Read The Paper Magician Online
Authors: Charlie N. Holmberg
“Nonsense,” Mg. Thane said as he hunched over the board, seemingly unbothered by the hair falling into his eyes and the long sleeves hindering his hands. “I have a personal motto to never Fold on one’s lap.”
Ceony’s blundering thoughts paused at that. “
One’s
lap, or your own?” she asked.
Mg. Thane glanced up at her and she spied laughter in his eyes, even if it didn’t quite sound in his throat. “I think a person would think me quite peculiar if I were to Fold in his lap, wouldn’t you say?”

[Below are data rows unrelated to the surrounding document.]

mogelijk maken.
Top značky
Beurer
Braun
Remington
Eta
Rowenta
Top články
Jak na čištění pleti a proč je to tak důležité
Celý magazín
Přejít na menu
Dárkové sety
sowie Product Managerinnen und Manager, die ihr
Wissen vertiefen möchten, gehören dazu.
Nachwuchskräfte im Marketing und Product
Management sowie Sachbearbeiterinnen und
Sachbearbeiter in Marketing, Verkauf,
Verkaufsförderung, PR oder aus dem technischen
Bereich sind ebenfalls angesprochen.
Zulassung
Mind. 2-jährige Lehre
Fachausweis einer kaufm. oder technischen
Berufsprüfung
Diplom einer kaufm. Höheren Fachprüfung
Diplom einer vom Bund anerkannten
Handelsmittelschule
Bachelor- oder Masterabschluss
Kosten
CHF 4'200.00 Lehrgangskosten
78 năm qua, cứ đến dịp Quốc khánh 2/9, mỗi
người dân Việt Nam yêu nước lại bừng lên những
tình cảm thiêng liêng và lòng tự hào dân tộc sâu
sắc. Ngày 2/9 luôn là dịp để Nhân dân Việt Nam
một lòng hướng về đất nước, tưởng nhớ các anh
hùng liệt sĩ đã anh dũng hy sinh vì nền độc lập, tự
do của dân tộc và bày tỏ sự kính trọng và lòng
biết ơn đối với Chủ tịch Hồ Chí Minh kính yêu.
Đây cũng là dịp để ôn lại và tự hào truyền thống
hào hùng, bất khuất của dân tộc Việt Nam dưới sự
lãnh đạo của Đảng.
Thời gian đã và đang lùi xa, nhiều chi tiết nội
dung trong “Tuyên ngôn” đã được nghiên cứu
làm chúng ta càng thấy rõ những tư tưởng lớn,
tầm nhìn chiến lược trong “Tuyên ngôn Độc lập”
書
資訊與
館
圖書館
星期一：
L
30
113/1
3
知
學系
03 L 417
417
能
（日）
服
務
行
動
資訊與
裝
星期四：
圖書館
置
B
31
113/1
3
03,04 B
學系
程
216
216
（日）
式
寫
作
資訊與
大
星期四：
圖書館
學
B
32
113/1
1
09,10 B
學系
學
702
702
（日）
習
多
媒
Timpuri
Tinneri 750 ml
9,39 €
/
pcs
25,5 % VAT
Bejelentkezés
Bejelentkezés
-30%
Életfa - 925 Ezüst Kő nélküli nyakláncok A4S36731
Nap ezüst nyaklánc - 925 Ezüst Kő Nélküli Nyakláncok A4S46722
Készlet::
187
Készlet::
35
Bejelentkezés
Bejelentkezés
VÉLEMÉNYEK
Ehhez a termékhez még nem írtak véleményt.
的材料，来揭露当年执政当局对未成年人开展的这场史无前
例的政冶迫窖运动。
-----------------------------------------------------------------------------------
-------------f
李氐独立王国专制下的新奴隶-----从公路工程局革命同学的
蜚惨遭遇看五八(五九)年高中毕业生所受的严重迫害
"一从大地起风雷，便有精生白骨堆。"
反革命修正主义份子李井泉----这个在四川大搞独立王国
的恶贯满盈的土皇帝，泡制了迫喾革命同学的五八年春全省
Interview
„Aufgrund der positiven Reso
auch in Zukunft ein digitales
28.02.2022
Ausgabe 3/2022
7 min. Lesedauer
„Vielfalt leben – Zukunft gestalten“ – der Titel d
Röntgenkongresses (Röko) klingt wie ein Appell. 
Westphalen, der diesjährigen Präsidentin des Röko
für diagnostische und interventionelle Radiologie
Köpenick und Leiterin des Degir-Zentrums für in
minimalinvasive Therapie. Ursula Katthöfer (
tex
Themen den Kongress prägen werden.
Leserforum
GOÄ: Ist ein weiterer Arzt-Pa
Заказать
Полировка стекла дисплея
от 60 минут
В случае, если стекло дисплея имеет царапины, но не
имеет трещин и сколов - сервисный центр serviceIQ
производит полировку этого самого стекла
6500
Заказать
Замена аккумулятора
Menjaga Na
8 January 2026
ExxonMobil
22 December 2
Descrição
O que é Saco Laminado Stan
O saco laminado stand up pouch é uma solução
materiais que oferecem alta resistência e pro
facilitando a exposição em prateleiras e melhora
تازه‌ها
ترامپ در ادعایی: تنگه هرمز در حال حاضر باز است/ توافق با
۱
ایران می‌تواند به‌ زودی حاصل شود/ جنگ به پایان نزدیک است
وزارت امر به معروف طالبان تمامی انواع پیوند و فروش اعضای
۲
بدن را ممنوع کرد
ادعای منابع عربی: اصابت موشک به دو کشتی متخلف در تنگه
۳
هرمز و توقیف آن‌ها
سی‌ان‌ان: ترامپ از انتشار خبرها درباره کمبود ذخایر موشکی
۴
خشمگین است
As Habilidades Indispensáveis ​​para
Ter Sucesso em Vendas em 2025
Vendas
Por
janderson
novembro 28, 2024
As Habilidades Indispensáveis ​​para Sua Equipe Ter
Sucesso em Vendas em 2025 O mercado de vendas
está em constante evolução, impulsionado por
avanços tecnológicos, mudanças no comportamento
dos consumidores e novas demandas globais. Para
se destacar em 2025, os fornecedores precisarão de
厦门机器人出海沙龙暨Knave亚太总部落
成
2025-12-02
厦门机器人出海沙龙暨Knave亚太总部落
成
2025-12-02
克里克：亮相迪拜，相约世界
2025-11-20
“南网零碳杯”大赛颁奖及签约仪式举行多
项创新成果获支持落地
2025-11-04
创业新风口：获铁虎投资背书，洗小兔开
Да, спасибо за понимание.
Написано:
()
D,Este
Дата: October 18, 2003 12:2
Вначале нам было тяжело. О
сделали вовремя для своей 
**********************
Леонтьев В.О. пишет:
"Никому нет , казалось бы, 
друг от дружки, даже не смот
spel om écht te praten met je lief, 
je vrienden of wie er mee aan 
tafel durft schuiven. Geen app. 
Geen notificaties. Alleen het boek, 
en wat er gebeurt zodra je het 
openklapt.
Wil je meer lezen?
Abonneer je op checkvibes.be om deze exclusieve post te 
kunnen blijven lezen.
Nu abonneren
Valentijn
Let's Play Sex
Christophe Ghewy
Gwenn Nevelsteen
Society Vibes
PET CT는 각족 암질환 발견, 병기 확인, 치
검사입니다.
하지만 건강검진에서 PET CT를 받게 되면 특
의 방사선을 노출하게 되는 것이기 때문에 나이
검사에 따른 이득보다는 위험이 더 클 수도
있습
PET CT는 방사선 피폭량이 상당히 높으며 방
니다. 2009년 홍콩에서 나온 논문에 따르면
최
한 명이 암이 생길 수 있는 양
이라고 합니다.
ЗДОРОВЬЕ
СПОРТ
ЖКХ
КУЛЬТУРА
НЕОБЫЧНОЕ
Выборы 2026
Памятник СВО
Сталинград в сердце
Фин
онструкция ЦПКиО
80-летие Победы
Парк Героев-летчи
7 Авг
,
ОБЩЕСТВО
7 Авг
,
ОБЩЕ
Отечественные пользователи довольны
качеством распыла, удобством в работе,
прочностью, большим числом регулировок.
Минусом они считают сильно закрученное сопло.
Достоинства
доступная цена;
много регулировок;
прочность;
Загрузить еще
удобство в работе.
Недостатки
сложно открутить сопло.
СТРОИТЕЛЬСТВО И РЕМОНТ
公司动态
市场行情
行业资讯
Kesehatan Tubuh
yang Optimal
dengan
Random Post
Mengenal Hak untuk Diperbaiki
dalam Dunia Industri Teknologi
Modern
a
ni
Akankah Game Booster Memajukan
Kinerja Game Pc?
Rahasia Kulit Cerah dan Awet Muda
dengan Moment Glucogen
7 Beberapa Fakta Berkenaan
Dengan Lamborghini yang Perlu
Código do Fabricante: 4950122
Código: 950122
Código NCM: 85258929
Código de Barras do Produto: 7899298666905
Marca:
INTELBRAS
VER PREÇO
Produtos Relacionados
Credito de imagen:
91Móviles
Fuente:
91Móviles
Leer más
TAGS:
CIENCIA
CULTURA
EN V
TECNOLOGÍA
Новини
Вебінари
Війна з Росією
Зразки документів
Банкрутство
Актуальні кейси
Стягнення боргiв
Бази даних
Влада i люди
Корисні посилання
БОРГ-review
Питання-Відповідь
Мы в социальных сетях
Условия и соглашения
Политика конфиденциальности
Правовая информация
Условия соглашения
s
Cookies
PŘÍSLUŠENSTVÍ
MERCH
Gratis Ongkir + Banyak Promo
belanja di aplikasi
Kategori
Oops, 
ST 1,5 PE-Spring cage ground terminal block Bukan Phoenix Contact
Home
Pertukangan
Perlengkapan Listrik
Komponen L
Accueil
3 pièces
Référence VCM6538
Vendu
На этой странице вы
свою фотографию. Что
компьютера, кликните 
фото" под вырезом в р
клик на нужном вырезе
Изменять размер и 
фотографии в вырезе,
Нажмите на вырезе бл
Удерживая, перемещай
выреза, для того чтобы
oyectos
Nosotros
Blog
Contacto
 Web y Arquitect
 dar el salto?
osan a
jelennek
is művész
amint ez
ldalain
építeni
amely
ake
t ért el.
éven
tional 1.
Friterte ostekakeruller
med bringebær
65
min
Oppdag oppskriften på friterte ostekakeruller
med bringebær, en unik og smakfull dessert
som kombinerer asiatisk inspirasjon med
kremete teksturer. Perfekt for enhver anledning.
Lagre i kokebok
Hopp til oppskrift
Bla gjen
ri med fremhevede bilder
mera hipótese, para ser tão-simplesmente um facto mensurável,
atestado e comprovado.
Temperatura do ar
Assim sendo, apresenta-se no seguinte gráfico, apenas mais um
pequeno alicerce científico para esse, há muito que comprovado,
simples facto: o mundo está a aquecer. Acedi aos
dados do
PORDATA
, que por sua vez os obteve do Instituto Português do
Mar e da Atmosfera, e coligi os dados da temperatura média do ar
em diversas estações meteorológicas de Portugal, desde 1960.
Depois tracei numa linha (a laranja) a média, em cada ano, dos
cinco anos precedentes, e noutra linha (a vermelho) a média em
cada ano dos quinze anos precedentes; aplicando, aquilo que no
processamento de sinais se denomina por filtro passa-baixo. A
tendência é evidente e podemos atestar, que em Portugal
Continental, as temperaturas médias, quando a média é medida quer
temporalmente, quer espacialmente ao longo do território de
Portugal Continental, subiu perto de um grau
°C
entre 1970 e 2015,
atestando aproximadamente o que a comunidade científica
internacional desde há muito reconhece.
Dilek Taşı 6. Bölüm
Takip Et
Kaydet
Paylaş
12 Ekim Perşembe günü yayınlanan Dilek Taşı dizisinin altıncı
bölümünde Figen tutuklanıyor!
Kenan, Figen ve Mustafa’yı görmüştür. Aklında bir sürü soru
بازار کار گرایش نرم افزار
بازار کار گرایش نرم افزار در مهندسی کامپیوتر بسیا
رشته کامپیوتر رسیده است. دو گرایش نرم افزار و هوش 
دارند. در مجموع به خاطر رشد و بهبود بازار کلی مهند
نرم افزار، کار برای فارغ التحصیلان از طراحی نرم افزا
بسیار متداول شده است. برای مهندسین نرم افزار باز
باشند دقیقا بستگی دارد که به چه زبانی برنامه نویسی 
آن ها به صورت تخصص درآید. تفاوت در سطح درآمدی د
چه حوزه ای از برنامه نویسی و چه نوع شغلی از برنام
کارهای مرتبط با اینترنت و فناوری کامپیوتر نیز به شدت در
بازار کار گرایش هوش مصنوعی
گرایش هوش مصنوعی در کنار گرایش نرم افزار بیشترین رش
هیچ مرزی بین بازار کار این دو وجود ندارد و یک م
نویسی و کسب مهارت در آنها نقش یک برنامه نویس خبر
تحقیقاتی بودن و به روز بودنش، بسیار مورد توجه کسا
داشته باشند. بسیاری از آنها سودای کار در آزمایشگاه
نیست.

“They might think you peculiar besides,” she said, only processing the words after they had passed from her lips. She flushed. Her well-practiced snarkiness had tasted so much sweeter before the man’s revealed philanthropy. Perhaps the best way to handle the situation with her donor-gone-teacher would be to act like nothing extraordinary had happened just minutes ago. That would be easiest.
It helped that Mg. Thane smiled before returning his eyes to the board before him. “Everything is made of Folds,” he explained as he worked, Folding a square sheet of orange paper in half, then in half again. “But you know that. The trick is getting the Folds right. Everything must be aligned just so, or the spells won’t work. Just as you can’t enchant a mirror if it doesn’t reflect a perfect image.”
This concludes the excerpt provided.